PartsTrader LLC, a Web-based parts sourcing, quoting and ordering platform supporting the automobile collision repair industry, has announced that it has fully implemented the Business Message Specification (BMS) standard into the PartsTrader system. PartsTrader says it is the first company to officially adopt the standard for all transactions originating from a collision repair facility.
The BMS standard was created by the Collision Industry Electronic Commerce Association (CIECA) in 2004 to support the long-term technology innovation and data privacy needs of the collision industry. BMS replaced the original Estimate to Management System (EMS) standard, which was first introduced to the market in 1994.
"We recognize that the old EMS standard was sufficient for the market’s initial effort in passing information between a select few market participants," said PartsTrader CEO Rob Cooper. "However, as the needs of the market changed and the amount of data being requested of partners grew, there have been very real and appropriate concerns over, ‘Who has access to what?’ We felt it important to address the data privacy issue right from the start."
According to PartsTrader, the current EMS (Estimate to Management System) standard is a "flat file" that takes all data from an estimate and puts it into a standard format. This data is usually then exchanged with multiple trading partners in the overall repair process, without regard to how much data any particular participant really requires to accomplish their specific part of the process. PartsTrader states that at a time when data privacy is a significant concern for individuals and businesses, and portions of the data related to a collision repair job are highly sensitive, the passing along of such large quantities of, in some cases, unnecessary data, is problematic.
PartsTrader says the BMS standard addresses this problem by creating separate business process "messages" that only relate to a particular component of the overall claims/collision repair process. Trading partners, for example a parts supplier and a collision repair facility, only exchange data that specifically pertains to their transaction; the BMS message does not contain any data that is not directly needed to facilitate a transaction between the two parties. This, according to PartsTrader, dramatically decreases the possibility of sensitive or confidential data ending up where it doesn’t belong.
The PartsTrader system has solely incorporated the BMS standard ever since its launch in March 2012. Since not all parties yet utilize the BMS standard, a critical component of the PartsTrader process is a proprietary application that resides on each collision repair facility’s "local" computer. When an estimate is written and an EMS extract is created by the repair facility’s estimating system, the EMS extract is converted to a BMS message that only contains data pertinent to a parts ordering transaction; customer name, address, phone number and other unnecessary data are deleted. It is this BMS message that is then transmitted to the PartsTrader sourcing, quoting and ordering system.

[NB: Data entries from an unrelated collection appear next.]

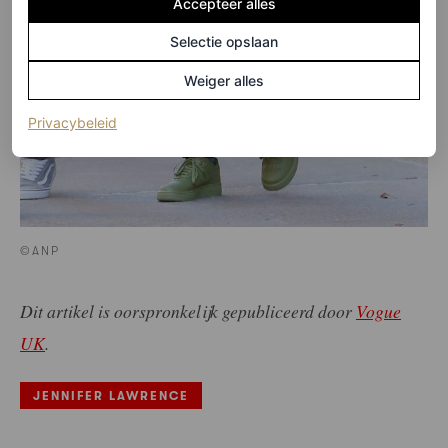
Accepteer alles
Selectie opslaan
Weiger alles
(opent in een nieuw tabblad)
Privacybeleid
©ANP
Dit artikel is oorspronkelijk gepubliceerd door
Vogue
UK
.
JENNIFER LAWRENCE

PartsTrader intends to use only the BMS standard in future integration with applications currently utilized by its customers.
"PartsTrader has made a clear market commitment to utilize only the BMS protocol when transmitting data between trading partners," said Cooper. "While we would prefer that all industry systems utilized the BMS standard, if there are companies that can only output EMS extracts, we’ll convert those EMS extracts into BMS messages and delete the rest of the data so that we adequately protect the data privacy of the primary party, whether a consumer or a business."
PartsTrader has been a member of CIECA since August 2009.